Depuis 2014, dans le secteur privé comme dans la fonction publique (décret de mai 2015 pour la fonction publique), nous avons tous la possibilité d’offrir des congés ou des RTT à un collègue, parent d’enfant très malade. Grâce au vote d’une nouvelle loi, début décembre 2017, à l’Assemblée nationale, cette possibilité est désormais étendue aux aidants familiaux qui s’occupent « de personnes âgées dépendantes en perte d’autonomie ou en situation de handicap. » Selon le rapport de la commission des Affaires sociales de l'Assemblée, les associations estiment entre 11 et 13 millions le nombre des aidants familiaux dans l'accompagnement des personnes en perte d'autonomie.

Une extension de la loi « Mathys » de 2014

En 2014, les pouvoirs publics avaient mis en place une première loi, quelques années après l’émouvante histoire du petit Mathys, qui avait bouleversé la France entière. En 2009, l’enfant avait lutté pendant 4 ans contre un cancer du foie. Son père avait voulu l’accompagner jusqu’au bout de son combat, mais il avait épuisé toutes ses RTT. Dans son entreprise, ses collègues avaient alors fait preuve d’un immense élan de solidarité en lui faisant cadeau de 170 jours de congés. Le papa de Mathys avait ainsi pu rester à ses côtés jusqu’au décès de l’enfant.

Mais à l’époque, il n’existait pas de cadre légal.

La loi de 2014 a donné la possibilité aux parents « qui ont la charge d’un enfant de moins de 20 ans, atteint d’une maladie grave, d’un handicap ou d’un accident grave, rendant indispensable une présence soutenue et des soins contraignants » de bénéficier officiellement de ces jours de congés offerts par leurs collègues.

La loi de 2017 étend donc cette possibilité aux « aidants », et le principe reste le même. Dans les deux cas, un certificat médical attestant de la gravité du problème doit être fourni à l’employeur. La période d’absence du salarié est considérée comme une période de travail effectif. Tous les salariés du privé, comme ceux de la fonction publique peuvent « renoncer à tout ou partie de leurs jours de repos non pris, au profit d’un collègue… »

Mais attention : le don porte sur les jours de repos qui n’ont pas été utilisés, au delà des 4 premières semaines de congés : par exemple une 5ème semaine de congés payés, des jours de RTT ou des jours de récupération.

Le salarié ou l’agent de la fonction publique choisit le bénéficiaire et précise s’il veut rester anonyme ou non.
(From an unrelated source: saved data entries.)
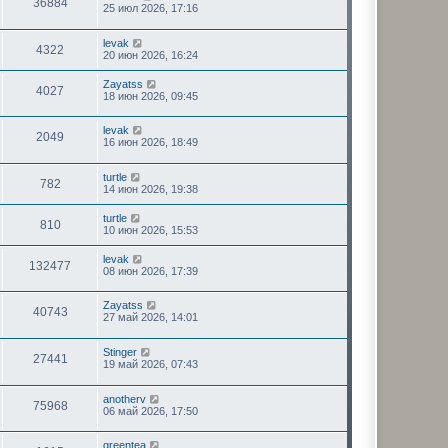
36884
25 июл 2026, 17:16
levak
4322
20 июн 2026, 16:24
Zayatss
4027
18 июн 2026, 09:45
levak
2049
16 июн 2026, 18:49
turtle
782
14 июн 2026, 19:38
turtle
810
10 июн 2026, 15:53
levak
132477
08 июн 2026, 17:39
Zayatss
40743
27 май 2026, 14:01
Stinger
27441
19 май 2026, 07:43
anotherv
75968
06 май 2026, 17:50
greentea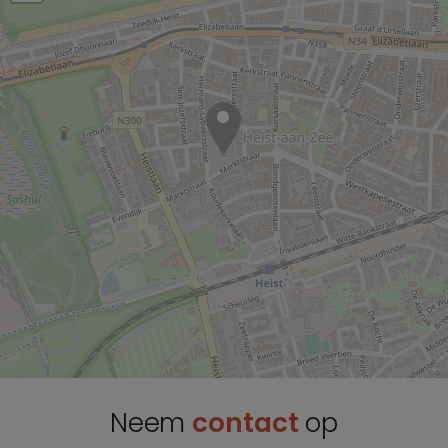
Neem
contact
op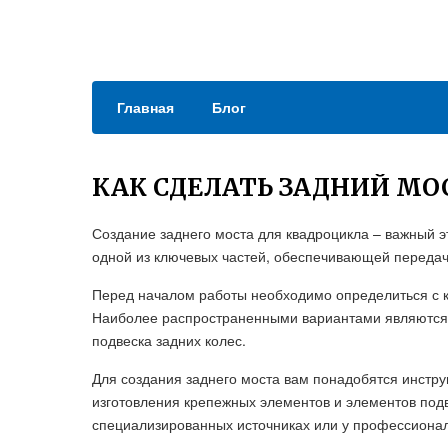
Главная
Блог
КАК СДЕЛАТЬ ЗАДНИЙ МО
Создание заднего моста для квадроцикла – важный э
одной из ключевых частей, обеспечивающей передачу
Перед началом работы необходимо определиться с к
Наиболее распространенными вариантами являются
подвеска задних колес.
Для создания заднего моста вам понадобятся инстру
изготовления крепежных элементов и элементов под
специализированных источниках или у профессионал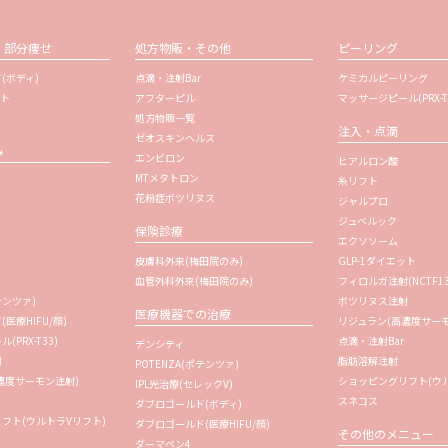
・部分痩せ
処方物販・その他
ピーリング
(ボディ)
点滴・注射Bar
ケミカルピーリング
ット
アフターピル
マッサージピール(PRX-T
処方物販一覧
注入・点滴
ゼオスキンヘルス
み
エンビロン
ヒアルロン酸
MTメタトロン
糸リフト
花粉症ボツリヌス
ジャルプロ
ジュベルック
保険診療
エクソソーム
皮膚科外来(梅田院のみ)
GLP-1ダイエット
血管外科外来(梅田院のみ)
フィロルガ注射
(NCTF1
テンツァ)
ボツリヌス注射
医療機器での治療
医療HIFU/顔)
リジュラン
(高濃度サー
PRX-T33)
点滴・注射Bar
デンシティ
射
脂肪溶解注射
POTENZA(ポテンツァ)
濃度サーモン注射)
ショッピングリフト(ウル
IPL光治療(セレックV)
スネコス
ダブロゴールド(ボディ)
フト(ウルトラVリフト)
ダブロゴールド(医療HIFU/顔)
その他のメニュー
ダーマペン4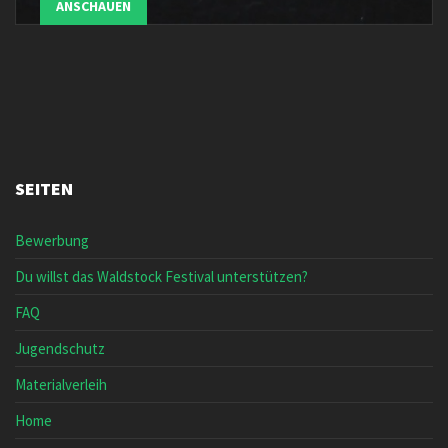
ANSCHAUEN
SEITEN
Bewerbung
Du willst das Waldstock Festival unterstützen?
FAQ
Jugendschutz
Materialverleih
Home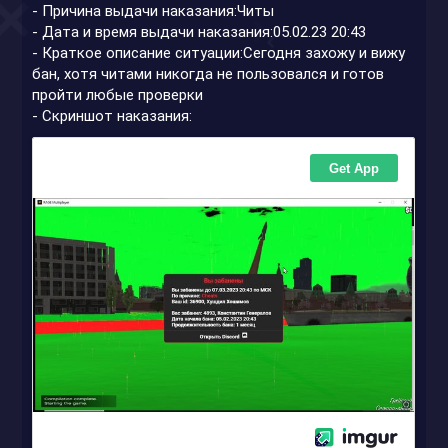
- Причина выдачи наказания:Читы
- Дата и время выдачи наказания:05.02.23 20:43
- Краткое описание ситуации:Сегодня захожу и вижу
бан, хотя читами никогда не пользовался и готов
пройти любые проверки
- Скриншот наказания: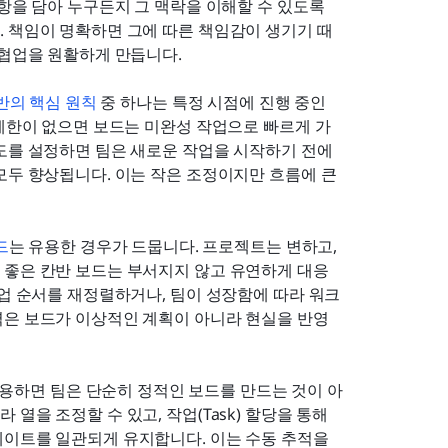
항을 담아 누구든지 그 맥락을 이해할 수 있도록 
. 책임이 명확하면 그에 따른 책임감이 생기기 때
 협업을 원활하게 만듭니다.
반의 핵심 원칙
 중 하나는 특정 시점에 진행 중인 
 제한이 없으면 보드는 미완성 작업으로 빠르게 가
도를 설정하면 팀은 새로운 작업을 시작하기 전에 
모두 향상됩니다. 이는 작은 조정이지만 흐름에 큰 
드
는 유용한 경우가 드뭅니다. 프로젝트는 변하고, 
 좋은 칸반 보드는 부서지지 않고 유연하게 대응
작업 순서를 재정렬하거나, 팀이 성장함에 따라 워크
력은 보드가 이상적인 계획이 아니라 현실을 반영
사용하면 팀은 단순히 정적인 보드를 만드는 것이 아
을 조정할 수 있고, 작업(Task) 할당을 통해 
이트를 일관되게 유지합니다. 이는 수동 추적을 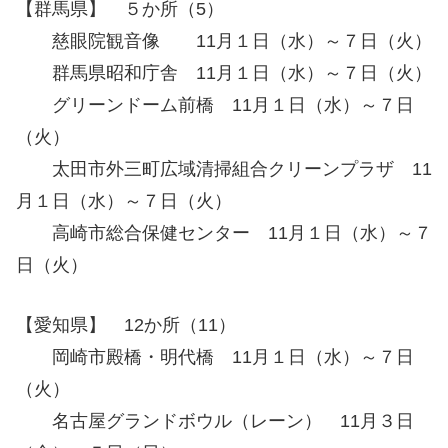
【群馬県】 ５か所（5）
慈眼院観音像 11月１日（水）～７日（火）
群馬県昭和庁舎 11月１日（水）～７日（火）
グリーンドーム前橋 11月１日（水）～７日
（火）
太田市外三町広域清掃組合クリーンプラザ 11
月１日（水）～７日（火）
高崎市総合保健センター 11月１日（水）～７
日（火）
【愛知県】 12か所（11）
岡崎市殿橋・明代橋 11月１日（水）～７日
（火）
名古屋グランドボウル（レーン） 11月３日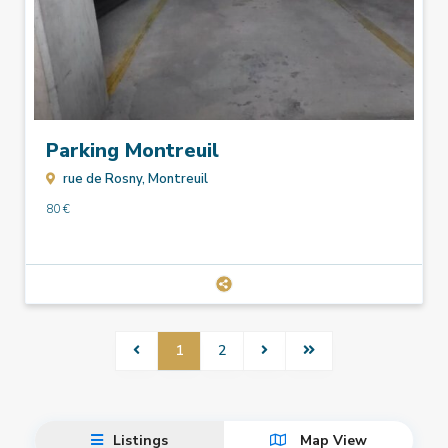
Parking Montreuil
rue de Rosny,
Montreuil
80 €
1
2
Listings
Map View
La solidarité des collègues de la mère de Maëlys, infirmière à Pontarlier

Ces derniers mois, dans le monde hospitalier, cette solidarité entre collègues a aussi été mise en place en dehors de tout cadre législatif à l’occasion d’un terrible événement : l’enlèvement de la petite Maëlys, 9 ans, lors d’un mariage en Isère, fin août 2017. La mère de Maëlys étant infirmière de nuit au centre hospitalier de Pontarlier dans le Doubs, 04. La mobilisation a été forte. L’objectif était bien sûr de prolonger au maximum son arrêt de travail et de lui apporter tout le réconfort dont elle avait besoin.